A 37-year-old Zambian woman presented two weeks after vaccination with the J & J COVID-19 vaccine with progressive vision loss and headache associated with eye movement. Loss of color vision developed a week later and progressed over four days to complete blindness. On examination, she had no light perception in both eyes, dilated pupils with sluggish light reflex, and bilateral papilledema. The remainder of her examination was normal.

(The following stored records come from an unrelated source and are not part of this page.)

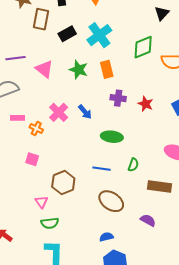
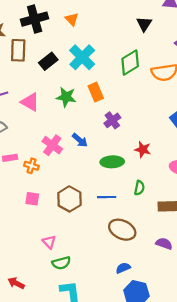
purple cross: (118, 98) -> (112, 120), turned -35
red star: (146, 104) -> (143, 149), moved
brown hexagon: (63, 183) -> (69, 199), moved

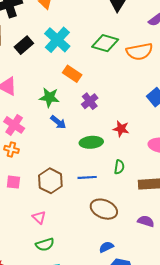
green diamond: (130, 63) -> (105, 43), turned 50
orange rectangle: (96, 92) -> (72, 74), turned -30
green star: (66, 97) -> (49, 97), moved
pink cross: (52, 145) -> (14, 125), moved
pink triangle: (49, 242) -> (39, 217), moved

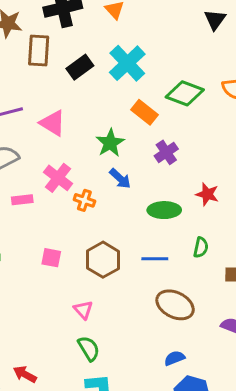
green diamond: (105, 43) -> (185, 93), moved
green star: (49, 97) -> (110, 143), turned 30
orange cross: (11, 149) -> (84, 200), moved
green semicircle: (45, 244) -> (89, 348), turned -108

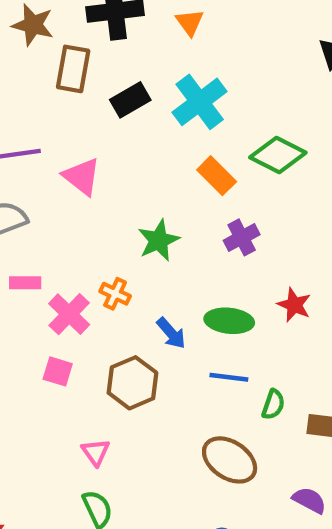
green star: (110, 143) -> (159, 240), moved
pink cross: (58, 178) -> (69, 314), moved
blue arrow: (120, 179) -> (171, 333), moved
green semicircle: (201, 247) -> (273, 404), moved
blue line: (155, 259) -> (229, 377), moved

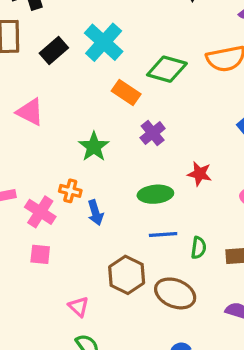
blue arrow: (171, 333) -> (95, 213), moved, turned 35
brown hexagon: (132, 383) -> (127, 275), moved

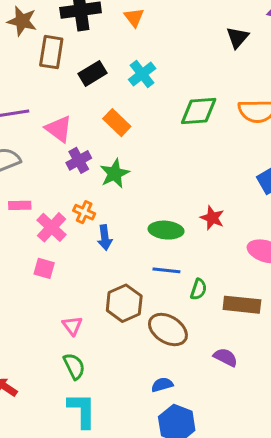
cyan cross: (104, 42) -> (142, 74), size x0.7
green diamond: (167, 69) -> (199, 111), turned -30
orange rectangle: (126, 92) -> (117, 123), moved
purple cross: (153, 133) -> (79, 160), moved

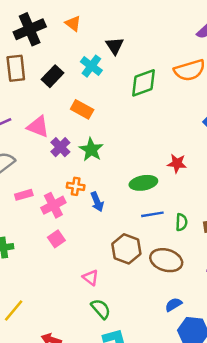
black triangle: (237, 38) -> (115, 46), moved
pink cross: (52, 227) -> (53, 205), turned 35
pink square: (44, 268) -> (56, 239), turned -35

Baseline investigations were unremarkable, and MRI and MRV of the brain were normal. Orbital MRI was not available in our setting. OCT showed bilateral thickening of the retinal nerve fiber layer with nasal depression of the macular ganglion cell inner plexiform layer. Serum aquaporin-4 antibodies were negative, and serum MOG antibodies were positive.

The patient received a 5-day course of pulse-dose steroids followed by 1mg/kg oral prednisolone tapered over 8 weeks. She experienced full recovery of her visual acuity within 10 days of pulse-dose steroids and remained relapse free for six months.

This case of MOG-antibody associated bilateral optic neuritis triggered by J&J COVID-19 vaccine in a Zambian woman is unique in that the diagnosis was made in a resource limited setting, necessitating a high index of suspicion, reliance on clinical skills and highly targeted testing. This case further highlights the need for surveillance for similar cases and it adds literature of cases of MOGAD associated with various COVID-19 vaccines.